Der Vorsitzende Richter (VR) setzt die Befragung des Zeugen Kevin G. vom 69. Prozesstag fort. Dabei nimmt er die Auswertung der Social-Media-Aktivitäten des Angeklagten Frank H. sowie von digitalen Asservaten in den Blick. In einem ersten Block geht der VR auf zwei Vermerke des Zeugen aus dem Juni 2020 ein, in denen dieser seine Auswertung von Frank H.s Facebook-Aktivitäten darlegte. Der Zeuge erklärt, dass die Auswertung des Facebook-Profils zu den üblichen Ermittlungen gehöre. Dabei habe er sich zwei Facebook-Konten von Frank H. genauer angeschaut. Frank H. habe auf seinen Profilen unter anderem Inhalte zum Thema „Flüchtlingskritik“ geteilt, so der Zeuge, und sich mit der Anzahl seiner Posts in einem üblichen Rahmen bewegt. Eines der Profile sei schon etwas älter gewesen und weniger rege genutzt worden.

Frank H. als Admin für die „Wodans Erben Germanien“

Strafrechtlich relevante Beiträge habe er nicht gefunden, erklärt G. Der Bezug zum Verfahren ergebe sich durch die Profilbilder, über die Frank H. seine Rolle bei den „Wodans Erben Germanien“ (W.E.G.) mitgeteilt habe. Im Januar 2019 postete der Angeklagte H. ein Profilbild mit dem Logo der W.E.G., welches ihn als „Sergeant at Arm“ ausweise. Im April 2019 habe er das Profilbild erneut gewechselt, nun mit der Bezeichnung des „Vice Leaders“. Weitere Hinweise auf seine Verbindung zu dieser Gruppierung ergäben sich durch Verlinkungen von anderen Mitgliedern der W.E.G.

Auf die Frage des VR, ob Frank H. auf anderen Kanälen der W.E.G. eine Rolle gespielt habe, etwa als Betreuer, verweist der Zeuge Kevin G. darauf, dass er das nicht in seinem Bericht niedergeschrieben habe, die Angabe aber in einem anderen Bericht zu finden sei.

Der VR hält dem Zeugen einen Screenshot aus der Facebook-Gruppe „Wodans Erben Germanien / Support / Baden-Württemberg“ vor, in der auf eine Bewerberseite verwiesen wird.

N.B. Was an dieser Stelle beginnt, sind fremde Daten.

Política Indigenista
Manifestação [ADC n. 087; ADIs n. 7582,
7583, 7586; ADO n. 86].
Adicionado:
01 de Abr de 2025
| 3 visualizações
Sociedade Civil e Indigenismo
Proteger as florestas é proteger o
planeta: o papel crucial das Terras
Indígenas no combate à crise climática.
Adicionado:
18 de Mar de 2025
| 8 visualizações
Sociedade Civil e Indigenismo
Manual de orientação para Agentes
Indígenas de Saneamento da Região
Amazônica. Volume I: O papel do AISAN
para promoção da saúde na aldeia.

Der Originalbeitrag wurde am 19. Oktober 2019 veröffentlicht. Unter dem Auszug kommentiert ein „Werner Schmidt“: „Ich bewerbe mich jetzt mal, schau mal was passiert.“ Dabei handelt es sich um einen Aliasnamen des Angeklagten Werner S. Kommentiert wird dies von einem „Matze Wodan“, bei dem es sich um den Angeklagten Marcel W. handelt. W. schreibt: „es wäre eine Ehre dich bei uns willkommen zu heißen‚ Werner Schmidt.“ Der VR fragt, woran man Frank H.s Administratoren-Funktion erkennen könne. Der Zeuge verweist auf einen zweiten Screenshot einer „Bewerbergruppe“ der W.E.G. Aus der Kanalinformation der „Bewerbergruppe“ gehe hervor, dass Frank H. einer von mehreren Administratoren sei. Der VR lässt auch diesen Screenshot auf die Leinwand projizieren.

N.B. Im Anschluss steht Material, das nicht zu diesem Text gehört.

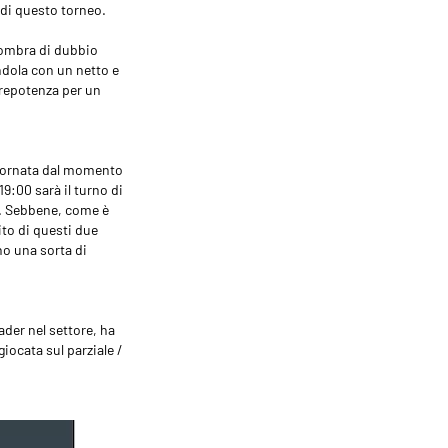
 di questo torneo.
 ombra di dubbio
endola con un netto e
 prepotenza per un
giornata dal momento
:00 sarà il turno di
ro. Sebbene, come è
ito di questi due
no una sorta di
ader nel settore, ha
ocata sul parziale /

Der Zeuge sichtete die gesicherten Daten

Der VR fährt anschließend mit der Frage fort, wie ein bei Frank H. gefundenes Handy dem Beschuldigten zugeordnet werden konnte. Der Zeuge G. erklärt, das Smartphone habe man auf dem Wohnzimmertisch gefunden. H. habe bestätigt, dass es ihm gehöre, und die dazugehörige PIN mitgeteilt.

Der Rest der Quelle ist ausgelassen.